It's taken me a while to finish this project, but I have successfully turned Darwin Core Archives from GBIF and GGBN having Event, Taxon, and Occurrence cores into RDF, and merged them with RDF generated from an EOL traitbank archive and the pre-existing Bioimages RDF.  The resulting graph describes over 13 thousand distinct organisms and contains 8 million triples.  I've compressed the entire non-Bioimages RDF graph into a downloadable zip file (the Bioimages graph is available elsewhere) so that anyone can play with it.  It's also available for querying at Vanderbilt's Heard Library SPARQL endpoint. 

You can read the gory details of the experiment at http://baskauf.blogspot.com/2016/11/guid-o-matic-meets-dwc-rdf-octopus.html and there should be enough details that anyone who is serious about this could replicate the exercise.  I doubt that many people will, but you are also welcome to read the blog post the same way I read National Geographic: skim the high points and look at the pictures.  You might read the descriptions of each of the five datasets and look at there octopus diagrams, then skip to the end and try pasting the SPARQL queries into the endpoint to try them out for yourself (or hack them to find out more interesting things).

Thanks Quentin Groom, Willem Coetzer, Gabi Dröge, and Anne Thessen for sharing their cool datasets.  I'm excited about this and am looking forward to playing more with the big merged graph when I have more time.

Steve

Steve Baskauf wrote:
Markus and all,

Thanks for the responses.  I have several great datasets that I've downloaded from datasets at GBIF, so I have a lot to play with.  I've got occurrence, taxon, and event core archives, which is great.  I'd still be interested in an example of a material sample core archive if anyone has a good example, particularly if it had rich extension files linked to it.  I'll probably report on my experimentation in a future blog post.

Steve

Markus Döring wrote:
Hi Steve,
you can find thousands of openly published dwc archives at the GBIF registry: http://www.gbif.org/dataset

unless it is a biocase or digir resource   each details page contains the link to the dwca on the right side.
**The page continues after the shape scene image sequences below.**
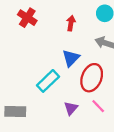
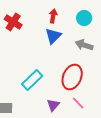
red arrow: (71, 23) -> (53, 16), moved
blue triangle: (71, 58) -> (53, 36), moved

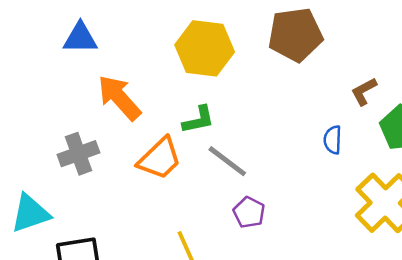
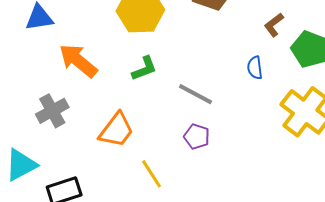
orange trapezoid: (160, 159) -> (116, 130), moved
gray line: (227, 161) -> (195, 94), moved

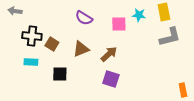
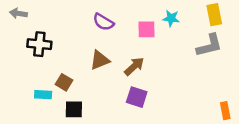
yellow rectangle: (164, 12) -> (214, 15), moved
brown square: (52, 44) -> (64, 82), moved
cyan rectangle: (31, 62) -> (43, 95), moved
black square: (60, 74) -> (74, 109), moved

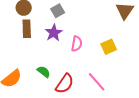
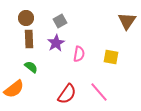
yellow square: (109, 47) -> (111, 57), turned 35
green semicircle: (44, 72) -> (31, 67), moved

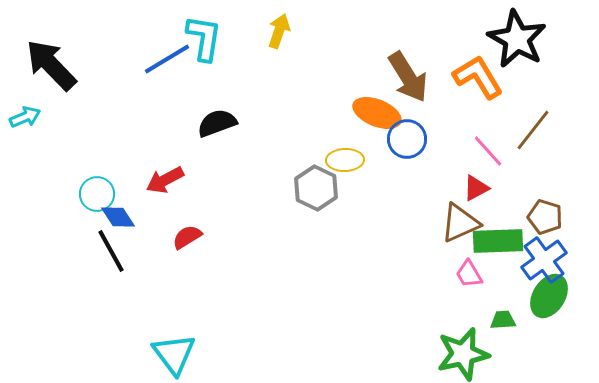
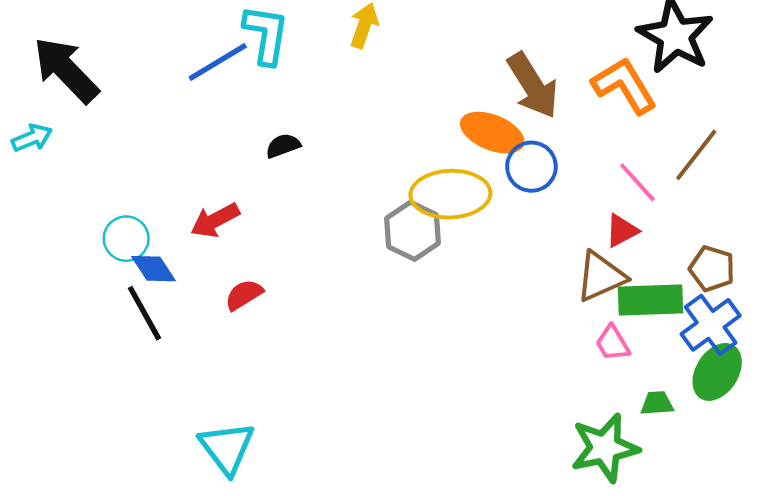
black semicircle: (217, 123) -> (283, 146), size x0.7
yellow ellipse: (345, 160) -> (450, 194), size x1.6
Taxon and Event core datasets are always dwc-as 

best,
markus

Von meinem iPhone gesendet

Am 25.10.2016 um 06:35 schrieb Quentin Groom <quentin.groom@plantentuinmeise.be>:

Hi Steve,
I have a sampling event dataset on GBIF, which is quite richly populated.
Regards
Quentin



Dr. Quentin Groom
(Botany and Information Technology)

Botanic Garden Meise
Domein van Bouchout
B-1860 Meise
Belgium


Landline; +32 (0) 226 009 20 ext. 364
FAX:      +32 (0) 226 009 45

Skype name: qgroom
Website:    www.botanicgarden.be


On 25 October 2016 at 02:06, Steve Baskauf <steve.baskauf@vanderbilt.edu> wrote:
I have been playing around with turning Darwin Core Archives into RDF [1] and would like to extend my experiments to attempting to integrate data from archives that have very different core files.  I have played with the dwcaMolluscsAndorra.zip Occurrence archive mentioned in Annex 3 of the DwC-A How-To Guide [2], but the Whales-DWC-A.zip file isn't available any more (I guess because of the demise of Google Code).  A little bit of Google searching failed to turn up additional obvious example files.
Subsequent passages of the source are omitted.